→ Exercise goal: Look at each line below and count those with the word "will"; the answer is that number only.

---- Entries supplied

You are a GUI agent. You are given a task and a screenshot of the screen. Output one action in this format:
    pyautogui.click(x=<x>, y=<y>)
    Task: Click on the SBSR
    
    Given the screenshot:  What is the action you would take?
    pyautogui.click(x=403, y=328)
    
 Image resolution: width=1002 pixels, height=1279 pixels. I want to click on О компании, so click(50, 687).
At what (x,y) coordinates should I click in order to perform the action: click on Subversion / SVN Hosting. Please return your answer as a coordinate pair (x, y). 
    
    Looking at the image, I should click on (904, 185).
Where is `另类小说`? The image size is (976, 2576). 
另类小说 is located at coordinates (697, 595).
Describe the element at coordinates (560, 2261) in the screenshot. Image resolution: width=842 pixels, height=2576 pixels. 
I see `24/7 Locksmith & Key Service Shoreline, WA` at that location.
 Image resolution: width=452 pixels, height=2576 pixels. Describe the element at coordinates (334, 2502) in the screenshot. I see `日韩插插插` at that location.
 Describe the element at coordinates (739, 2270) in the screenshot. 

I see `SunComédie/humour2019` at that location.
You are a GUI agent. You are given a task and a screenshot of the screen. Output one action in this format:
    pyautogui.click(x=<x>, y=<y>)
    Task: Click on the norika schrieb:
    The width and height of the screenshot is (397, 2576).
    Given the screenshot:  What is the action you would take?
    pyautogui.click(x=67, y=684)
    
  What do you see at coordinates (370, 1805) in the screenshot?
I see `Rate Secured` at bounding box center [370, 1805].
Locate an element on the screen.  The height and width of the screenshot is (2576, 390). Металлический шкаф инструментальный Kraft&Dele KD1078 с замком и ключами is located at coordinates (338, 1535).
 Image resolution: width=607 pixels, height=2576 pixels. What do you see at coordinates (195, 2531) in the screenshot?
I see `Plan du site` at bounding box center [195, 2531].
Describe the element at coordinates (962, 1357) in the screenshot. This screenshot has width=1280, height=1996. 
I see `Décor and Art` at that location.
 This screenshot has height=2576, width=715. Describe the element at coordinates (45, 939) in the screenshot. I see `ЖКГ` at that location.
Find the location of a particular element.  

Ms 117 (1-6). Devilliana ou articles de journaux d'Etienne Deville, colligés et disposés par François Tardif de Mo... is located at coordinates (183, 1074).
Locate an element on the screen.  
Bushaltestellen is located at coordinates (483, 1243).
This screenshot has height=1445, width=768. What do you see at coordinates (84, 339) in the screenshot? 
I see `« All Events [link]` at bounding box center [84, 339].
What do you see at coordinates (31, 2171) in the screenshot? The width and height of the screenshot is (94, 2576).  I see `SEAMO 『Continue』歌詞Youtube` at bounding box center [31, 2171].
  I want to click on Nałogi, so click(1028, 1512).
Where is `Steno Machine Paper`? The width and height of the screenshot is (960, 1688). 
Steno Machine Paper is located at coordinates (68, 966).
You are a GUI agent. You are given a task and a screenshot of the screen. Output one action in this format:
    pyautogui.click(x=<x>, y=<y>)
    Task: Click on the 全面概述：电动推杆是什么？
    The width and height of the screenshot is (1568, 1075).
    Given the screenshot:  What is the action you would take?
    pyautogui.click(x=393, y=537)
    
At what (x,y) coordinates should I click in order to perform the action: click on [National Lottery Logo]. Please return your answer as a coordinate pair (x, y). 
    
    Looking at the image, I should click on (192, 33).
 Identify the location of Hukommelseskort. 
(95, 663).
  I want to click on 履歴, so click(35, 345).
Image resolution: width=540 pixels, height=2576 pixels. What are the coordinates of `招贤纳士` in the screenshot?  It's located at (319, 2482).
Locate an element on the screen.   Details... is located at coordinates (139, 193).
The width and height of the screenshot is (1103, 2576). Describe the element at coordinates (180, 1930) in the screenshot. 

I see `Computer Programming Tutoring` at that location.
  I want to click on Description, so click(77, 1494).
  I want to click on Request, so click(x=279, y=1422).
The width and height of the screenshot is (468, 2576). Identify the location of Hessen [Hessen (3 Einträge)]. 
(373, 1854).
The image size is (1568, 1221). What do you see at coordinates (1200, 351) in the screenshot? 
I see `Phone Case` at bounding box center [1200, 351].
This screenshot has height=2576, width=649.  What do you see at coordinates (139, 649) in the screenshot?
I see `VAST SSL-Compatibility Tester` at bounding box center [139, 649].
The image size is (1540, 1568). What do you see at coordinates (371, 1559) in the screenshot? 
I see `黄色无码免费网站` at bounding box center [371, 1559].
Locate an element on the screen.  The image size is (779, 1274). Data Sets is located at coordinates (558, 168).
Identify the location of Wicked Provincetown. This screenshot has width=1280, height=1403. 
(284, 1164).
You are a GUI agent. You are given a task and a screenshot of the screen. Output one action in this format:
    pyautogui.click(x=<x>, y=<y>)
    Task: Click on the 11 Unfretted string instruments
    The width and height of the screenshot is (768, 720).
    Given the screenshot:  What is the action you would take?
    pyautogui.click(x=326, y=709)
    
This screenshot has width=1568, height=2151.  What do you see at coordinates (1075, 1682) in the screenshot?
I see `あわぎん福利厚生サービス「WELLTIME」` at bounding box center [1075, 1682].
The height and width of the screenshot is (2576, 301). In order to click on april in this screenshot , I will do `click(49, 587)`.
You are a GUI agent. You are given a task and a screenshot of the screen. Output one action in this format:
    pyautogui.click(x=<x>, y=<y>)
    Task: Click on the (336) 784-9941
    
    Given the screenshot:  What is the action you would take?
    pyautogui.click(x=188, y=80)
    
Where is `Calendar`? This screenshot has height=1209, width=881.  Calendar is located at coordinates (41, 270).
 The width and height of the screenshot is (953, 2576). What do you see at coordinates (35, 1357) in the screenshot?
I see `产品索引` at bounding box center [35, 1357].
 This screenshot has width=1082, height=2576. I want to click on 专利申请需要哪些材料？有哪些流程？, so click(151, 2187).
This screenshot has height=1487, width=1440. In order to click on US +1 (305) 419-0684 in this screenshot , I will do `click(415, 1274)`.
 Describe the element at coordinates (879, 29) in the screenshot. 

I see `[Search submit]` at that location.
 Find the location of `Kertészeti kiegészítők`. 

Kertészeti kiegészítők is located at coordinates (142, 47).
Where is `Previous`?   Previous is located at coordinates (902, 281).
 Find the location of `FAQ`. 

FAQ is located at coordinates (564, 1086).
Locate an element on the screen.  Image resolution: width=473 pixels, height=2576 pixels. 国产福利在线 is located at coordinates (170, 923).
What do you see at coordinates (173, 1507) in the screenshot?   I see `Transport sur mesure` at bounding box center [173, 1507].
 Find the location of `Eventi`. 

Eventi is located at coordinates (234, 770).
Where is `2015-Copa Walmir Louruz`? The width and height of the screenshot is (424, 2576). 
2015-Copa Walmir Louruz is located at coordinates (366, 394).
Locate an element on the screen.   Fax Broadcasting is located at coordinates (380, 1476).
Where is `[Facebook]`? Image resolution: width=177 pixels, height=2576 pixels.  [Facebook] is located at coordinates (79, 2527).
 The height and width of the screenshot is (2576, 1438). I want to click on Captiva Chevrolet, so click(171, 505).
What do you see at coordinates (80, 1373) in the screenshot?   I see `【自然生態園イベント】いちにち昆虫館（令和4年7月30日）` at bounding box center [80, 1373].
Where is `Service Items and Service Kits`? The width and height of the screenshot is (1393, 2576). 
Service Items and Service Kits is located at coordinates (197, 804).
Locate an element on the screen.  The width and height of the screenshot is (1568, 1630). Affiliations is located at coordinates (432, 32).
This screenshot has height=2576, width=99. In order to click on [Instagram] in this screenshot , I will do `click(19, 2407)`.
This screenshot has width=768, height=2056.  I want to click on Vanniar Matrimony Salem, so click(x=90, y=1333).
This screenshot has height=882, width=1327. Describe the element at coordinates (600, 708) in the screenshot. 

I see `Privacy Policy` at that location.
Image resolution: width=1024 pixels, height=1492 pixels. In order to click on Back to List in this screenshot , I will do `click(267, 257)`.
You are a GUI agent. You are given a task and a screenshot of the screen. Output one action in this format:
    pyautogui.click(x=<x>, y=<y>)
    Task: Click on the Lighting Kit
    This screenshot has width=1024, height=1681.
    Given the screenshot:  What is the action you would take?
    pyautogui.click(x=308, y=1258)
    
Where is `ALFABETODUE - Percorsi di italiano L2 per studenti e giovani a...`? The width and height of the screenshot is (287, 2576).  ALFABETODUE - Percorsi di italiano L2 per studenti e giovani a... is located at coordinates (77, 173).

--------

→ Reply to the exercise: 4